▶ [What to do] Every line of the listing below is to be duplicated exactly, with the pictures left out.

▶ [Data provided]
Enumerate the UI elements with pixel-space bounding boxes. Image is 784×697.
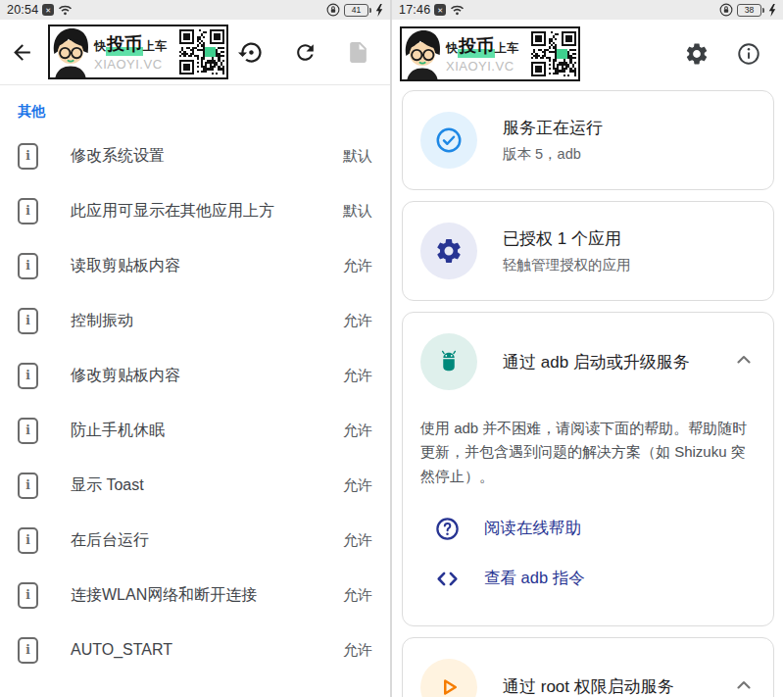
battery-percent: 41 — [352, 6, 361, 15]
settings-button[interactable] — [684, 41, 710, 67]
help-circle-icon — [434, 516, 461, 542]
permissions-screen: 20:54 41 — [0, 0, 392, 697]
back-arrow-icon — [10, 40, 34, 65]
collapse-button[interactable] — [724, 673, 756, 697]
clock: 17:46 — [399, 3, 430, 17]
authorized-apps-subtitle: 轻触管理授权的应用 — [503, 256, 631, 274]
ad-banner[interactable]: 快投币上车 XIAOYI.VC — [400, 26, 580, 81]
authorized-apps-title: 已授权 1 个应用 — [503, 227, 631, 250]
permission-row-display-over-apps[interactable]: 此应用可显示在其他应用上方 默认 — [0, 183, 390, 238]
adb-start-card: 通过 adb 启动或升级服务 使用 adb 并不困难，请阅读下面的帮助。帮助随时… — [402, 312, 774, 626]
adb-help-text: 使用 adb 并不困难，请阅读下面的帮助。帮助随时更新，并包含遇到问题的解决方案… — [403, 411, 773, 488]
rotation-lock-icon — [326, 3, 340, 17]
permission-row-show-toast[interactable]: 显示 Toast 允许 — [0, 458, 390, 513]
collapse-button[interactable] — [724, 348, 756, 375]
restore-button[interactable] — [238, 39, 265, 66]
manage-apps-badge — [420, 223, 477, 279]
root-start-card: 通过 root 权限启动服务 — [402, 637, 774, 697]
refresh-button[interactable] — [293, 40, 318, 65]
backup-restore-icon — [238, 39, 265, 66]
charging-bolt-icon — [768, 4, 776, 17]
permission-row-wlan-connect[interactable]: 连接WLAN网络和断开连接 允许 — [0, 568, 390, 622]
qr-code-image — [179, 29, 224, 75]
permission-row-modify-system-settings[interactable]: 修改系统设置 默认 — [0, 128, 390, 183]
permission-list: 修改系统设置 默认 此应用可显示在其他应用上方 默认 读取剪贴板内容 允许 控制… — [0, 128, 390, 677]
section-header-other: 其他 — [0, 85, 390, 128]
card-list: 服务正在运行 版本 5，adb 已授权 1 个应用 轻触管理授权的应用 — [392, 88, 783, 697]
chevron-up-icon — [732, 673, 756, 697]
status-bar: 17:46 38 — [392, 0, 783, 20]
status-bar: 20:54 41 — [0, 0, 390, 20]
check-circle-icon — [434, 125, 464, 155]
wifi-icon — [58, 4, 73, 16]
charging-bolt-icon — [375, 4, 383, 17]
app-permission-icon — [18, 418, 38, 444]
android-robot-icon — [434, 347, 464, 376]
app-permission-icon — [18, 582, 38, 609]
banner-text-suffix: 上车 — [143, 38, 167, 55]
avatar — [50, 26, 91, 77]
app-permission-icon — [18, 637, 38, 664]
dual-screenshot-canvas: 20:54 41 — [0, 0, 784, 697]
service-status-title: 服务正在运行 — [503, 117, 603, 139]
check-circle-badge — [420, 112, 477, 169]
authorized-apps-card[interactable]: 已授权 1 个应用 轻触管理授权的应用 — [402, 201, 774, 301]
app-permission-icon — [18, 198, 38, 224]
app-permission-icon — [18, 527, 38, 554]
root-card-title: 通过 root 权限启动服务 — [503, 675, 674, 697]
app-bar: 快投币上车 XIAOYI.VC — [392, 20, 783, 88]
wifi-icon — [450, 4, 465, 16]
banner-text-highlight: 投币 — [458, 34, 495, 58]
app-permission-icon — [18, 143, 38, 170]
adb-card-header[interactable]: 通过 adb 启动或升级服务 — [403, 313, 773, 411]
no-sim-icon — [42, 4, 54, 16]
android-badge — [420, 333, 477, 390]
permission-row-control-vibration[interactable]: 控制振动 允许 — [0, 293, 390, 348]
root-badge — [420, 659, 477, 697]
root-card-header[interactable]: 通过 root 权限启动服务 — [403, 638, 773, 697]
service-running-card: 服务正在运行 版本 5，adb — [402, 90, 774, 190]
app-permission-icon — [18, 308, 38, 334]
online-help-link[interactable]: 阅读在线帮助 — [403, 496, 773, 546]
permission-row-modify-clipboard[interactable]: 修改剪贴板内容 允许 — [0, 348, 390, 403]
rotation-lock-icon — [719, 3, 733, 17]
chevron-up-icon — [732, 348, 756, 372]
adb-card-title: 通过 adb 启动或升级服务 — [503, 351, 690, 373]
back-button[interactable] — [10, 40, 34, 65]
about-button[interactable] — [736, 41, 761, 67]
permission-row-auto-start[interactable]: AUTO_START 允许 — [0, 622, 390, 677]
document-button[interactable] — [346, 40, 370, 65]
banner-text-prefix: 快 — [446, 40, 458, 57]
play-outline-icon — [434, 672, 464, 697]
permission-row-read-clipboard[interactable]: 读取剪贴板内容 允许 — [0, 238, 390, 293]
shizuku-home-screen: 17:46 38 — [392, 0, 783, 697]
battery-icon: 38 — [737, 4, 764, 17]
qr-code-image — [531, 31, 576, 76]
ad-banner[interactable]: 快投币上车 XIAOYI.VC — [48, 25, 228, 79]
banner-domain: XIAOYI.VC — [94, 57, 176, 72]
file-icon — [346, 40, 370, 65]
code-brackets-icon — [434, 566, 461, 592]
banner-domain: XIAOYI.VC — [446, 59, 528, 74]
clock: 20:54 — [7, 3, 38, 17]
permission-row-run-in-background[interactable]: 在后台运行 允许 — [0, 513, 390, 568]
banner-text-suffix: 上车 — [495, 40, 518, 57]
battery-icon: 41 — [344, 4, 371, 17]
avatar — [402, 28, 443, 79]
banner-text-highlight: 投币 — [106, 32, 143, 56]
gear-icon — [684, 41, 710, 67]
view-adb-command-link[interactable]: 查看 adb 指令 — [403, 546, 773, 596]
app-permission-icon — [18, 363, 38, 389]
info-icon — [736, 41, 761, 67]
service-version-text: 版本 5，adb — [503, 145, 603, 164]
app-permission-icon — [18, 473, 38, 499]
gear-icon — [434, 236, 464, 266]
app-bar: 快投币上车 XIAOYI.VC — [0, 20, 390, 85]
app-permission-icon — [18, 253, 38, 279]
refresh-icon — [293, 40, 318, 65]
battery-percent: 38 — [745, 6, 754, 15]
banner-text-prefix: 快 — [94, 38, 106, 55]
permission-row-prevent-sleep[interactable]: 防止手机休眠 允许 — [0, 403, 390, 458]
no-sim-icon — [434, 4, 446, 16]
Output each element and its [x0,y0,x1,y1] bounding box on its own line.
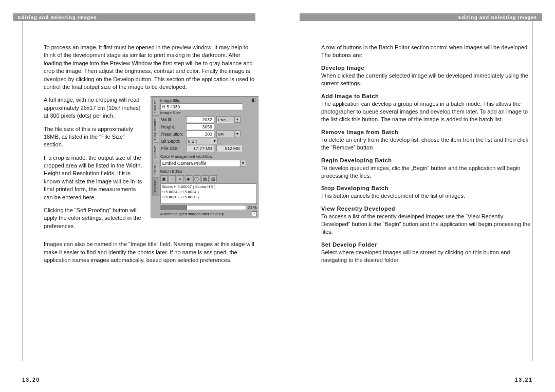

▶ [Your response]
Enumerate the UI elements with pixel-space bounding boxes. Image is 784×697.
battery-percent: 41 — [352, 6, 361, 15]
settings-button[interactable] — [684, 41, 710, 67]
help-circle-icon — [434, 516, 461, 542]
permissions-screen: 20:54 41 — [0, 0, 392, 697]
back-arrow-icon — [10, 40, 34, 65]
collapse-button[interactable] — [724, 673, 756, 697]
clock: 17:46 — [399, 3, 430, 17]
authorized-apps-subtitle: 轻触管理授权的应用 — [503, 256, 631, 274]
ad-banner[interactable]: 快投币上车 XIAOYI.VC — [400, 26, 580, 81]
authorized-apps-title: 已授权 1 个应用 — [503, 227, 631, 250]
permission-row-display-over-apps[interactable]: 此应用可显示在其他应用上方 默认 — [0, 183, 390, 238]
adb-start-card: 通过 adb 启动或升级服务 使用 adb 并不困难，请阅读下面的帮助。帮助随时… — [402, 312, 774, 626]
adb-help-text: 使用 adb 并不困难，请阅读下面的帮助。帮助随时更新，并包含遇到问题的解决方案… — [403, 411, 773, 488]
rotation-lock-icon — [326, 3, 340, 17]
permission-row-show-toast[interactable]: 显示 Toast 允许 — [0, 458, 390, 513]
collapse-button[interactable] — [724, 348, 756, 375]
restore-button[interactable] — [238, 39, 265, 66]
manage-apps-badge — [420, 223, 477, 279]
root-start-card: 通过 root 权限启动服务 — [402, 637, 774, 697]
refresh-button[interactable] — [293, 40, 318, 65]
backup-restore-icon — [238, 39, 265, 66]
charging-bolt-icon — [768, 4, 776, 17]
permission-row-wlan-connect[interactable]: 连接WLAN网络和断开连接 允许 — [0, 568, 390, 622]
qr-code-image — [179, 29, 224, 75]
permission-row-modify-system-settings[interactable]: 修改系统设置 默认 — [0, 128, 390, 183]
permission-list: 修改系统设置 默认 此应用可显示在其他应用上方 默认 读取剪贴板内容 允许 控制… — [0, 128, 390, 677]
section-header-other: 其他 — [0, 85, 390, 128]
card-list: 服务正在运行 版本 5，adb 已授权 1 个应用 轻触管理授权的应用 — [392, 88, 783, 697]
chevron-up-icon — [732, 673, 756, 697]
status-bar: 17:46 38 — [392, 0, 783, 20]
status-bar: 20:54 41 — [0, 0, 390, 20]
check-circle-icon — [434, 125, 464, 155]
wifi-icon — [58, 4, 73, 16]
charging-bolt-icon — [375, 4, 383, 17]
app-permission-icon — [18, 418, 38, 444]
android-robot-icon — [434, 347, 464, 376]
app-permission-icon — [18, 582, 38, 609]
banner-text-suffix: 上车 — [143, 38, 167, 55]
avatar — [50, 26, 91, 77]
app-permission-icon — [18, 637, 38, 664]
dual-screenshot-canvas: 20:54 41 — [0, 0, 784, 697]
service-status-title: 服务正在运行 — [503, 117, 603, 139]
check-circle-badge — [420, 112, 477, 169]
authorized-apps-card[interactable]: 已授权 1 个应用 轻触管理授权的应用 — [402, 201, 774, 301]
app-permission-icon — [18, 198, 38, 224]
app-permission-icon — [18, 527, 38, 554]
root-card-title: 通过 root 权限启动服务 — [503, 675, 674, 697]
app-bar: 快投币上车 XIAOYI.VC — [392, 20, 783, 88]
wifi-icon — [450, 4, 465, 16]
banner-text-highlight: 投币 — [458, 34, 495, 58]
app-permission-icon — [18, 143, 38, 170]
adb-card-header[interactable]: 通过 adb 启动或升级服务 — [403, 313, 773, 411]
no-sim-icon — [42, 4, 54, 16]
android-badge — [420, 333, 477, 390]
permission-row-control-vibration[interactable]: 控制振动 允许 — [0, 293, 390, 348]
root-badge — [420, 659, 477, 697]
root-card-header[interactable]: 通过 root 权限启动服务 — [403, 638, 773, 697]
service-running-card: 服务正在运行 版本 5，adb — [402, 90, 774, 190]
app-permission-icon — [18, 308, 38, 334]
online-help-link[interactable]: 阅读在线帮助 — [403, 496, 773, 546]
permission-row-modify-clipboard[interactable]: 修改剪贴板内容 允许 — [0, 348, 390, 403]
rotation-lock-icon — [719, 3, 733, 17]
chevron-up-icon — [732, 348, 756, 372]
adb-card-title: 通过 adb 启动或升级服务 — [503, 351, 690, 373]
back-button[interactable] — [10, 40, 34, 65]
about-button[interactable] — [736, 41, 761, 67]
permission-row-auto-start[interactable]: AUTO_START 允许 — [0, 622, 390, 677]
document-button[interactable] — [346, 40, 370, 65]
banner-text-prefix: 快 — [446, 40, 458, 57]
play-outline-icon — [434, 672, 464, 697]
permission-row-read-clipboard[interactable]: 读取剪贴板内容 允许 — [0, 238, 390, 293]
shizuku-home-screen: 17:46 38 — [392, 0, 783, 697]
battery-icon: 38 — [737, 4, 764, 17]
qr-code-image — [531, 31, 576, 76]
ad-banner[interactable]: 快投币上车 XIAOYI.VC — [48, 25, 228, 79]
banner-domain: XIAOYI.VC — [94, 57, 176, 72]
file-icon — [346, 40, 370, 65]
code-brackets-icon — [434, 566, 461, 592]
banner-domain: XIAOYI.VC — [446, 59, 528, 74]
clock: 20:54 — [7, 3, 38, 17]
permission-row-run-in-background[interactable]: 在后台运行 允许 — [0, 513, 390, 568]
banner-text-suffix: 上车 — [495, 40, 518, 57]
battery-icon: 41 — [344, 4, 371, 17]
avatar — [402, 28, 443, 79]
banner-text-highlight: 投币 — [106, 32, 143, 56]
gear-icon — [684, 41, 710, 67]
view-adb-command-link[interactable]: 查看 adb 指令 — [403, 546, 773, 596]
app-permission-icon — [18, 363, 38, 389]
info-icon — [736, 41, 761, 67]
service-version-text: 版本 5，adb — [503, 145, 603, 164]
app-permission-icon — [18, 473, 38, 499]
gear-icon — [434, 236, 464, 266]
app-bar: 快投币上车 XIAOYI.VC — [0, 20, 390, 85]
app-permission-icon — [18, 253, 38, 279]
refresh-icon — [293, 40, 318, 65]
battery-percent: 38 — [745, 6, 754, 15]
banner-text-prefix: 快 — [94, 38, 106, 55]
permission-row-prevent-sleep[interactable]: 防止手机休眠 允许 — [0, 403, 390, 458]
no-sim-icon — [434, 4, 446, 16]
Output each element and its [x0,y0,x1,y1] bounding box on its own line.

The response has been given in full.